The sooner we can deliver something so we can answer “Did we solve the problem?”, the sooner we can feedback the lessons learned on the next go round. The sooner we can re-test the code, the sooner we can know if our changes broke it, and the sooner we can fix it ready for the next release.

I realised nearly two decades ago that everything in between – requirements analysis, customer tests, software design, etc etc – is, at best, guesswork. A far more effective way of building the right thing is to build something, get folk to use it, and feedback what needs to change in the next iteration. Fast iterations accelerate this learning process. This is why I firmly believe these days that fast iterations – with all that entails – is the true key to building the right thing.

Continuous Delivery – done right, with meaningful customer feedback drawn from real use in the world world (or as close as we dare bring our evolving software to the real world) – is the ultimate requirements discipline.

Fast-running automated tests that provide good assurance that our code’s always working are essential to this. How long it takes to build, test and deploy our software will determine the likely length of those outer feedback loops. Typically, the lion’s share of that build time is regression testing.

About a decade ago, many teams told me “We don’t need unit tests because we have integration tests”, or “We have <insert name of trendy new BDD tool here> tests”. Then, a few years later, their managers were crying “Help!
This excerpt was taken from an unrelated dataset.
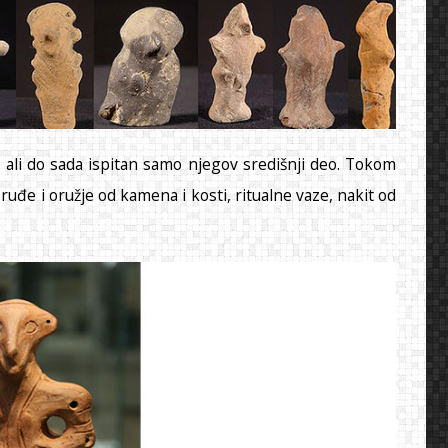
o ali do sada ispitan samo njegov središnji deo. Tokom
uđe i oružje od kamena i kosti, ritualne vaze, nakit od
Our tests take 4 hours to run!” A 4-hour build-and-test cycle creates a serious bottleneck, leading to code that’s almost continuously broken without teams knowing. In other words, not shippable.

Turn a 4-hour build-and-test cycle into a 40-second build-and-test cycle, and a lot of problems magically disappear. You might be surprised how many other bottlenecks in software development have slow-running tests as their underlying cause – analysis paralysis, for example. That’s usually a symptom of high stakes in getting it wrong, and that’s usually a symptom of infrequent releases. “We better deliver the right thing this time, because the next go round could be 6 months later.” (Those among us old enough to remember might recall just how much more care we had to take over our code because of how long it took to compile. It’s a similar effect, but on a much larger scale with much higher stakes than a syntax error.)

Where developers usually get involved in this process – user stories and backlogs – is somewhere short of where they need to be involved. User stories – and prioritised queues of user stories – are just guesses at what an analyst or customer or product owner believes might solve the problem. To obsess over them is to completely overestimate their value. The best teams don’t guess their way to solving a problem; they learn their way.

Like pennies to the pound, the outer feedback loop of “Does it actually work in the real world?” is made up of all the inner feedback loops, and especially the innermost loop of regression testing after code is changed.

Teams who invest in fast-running automated regression tests have a tendency to out-learn teams who don’t, and their products have a tendency to outlive the competition.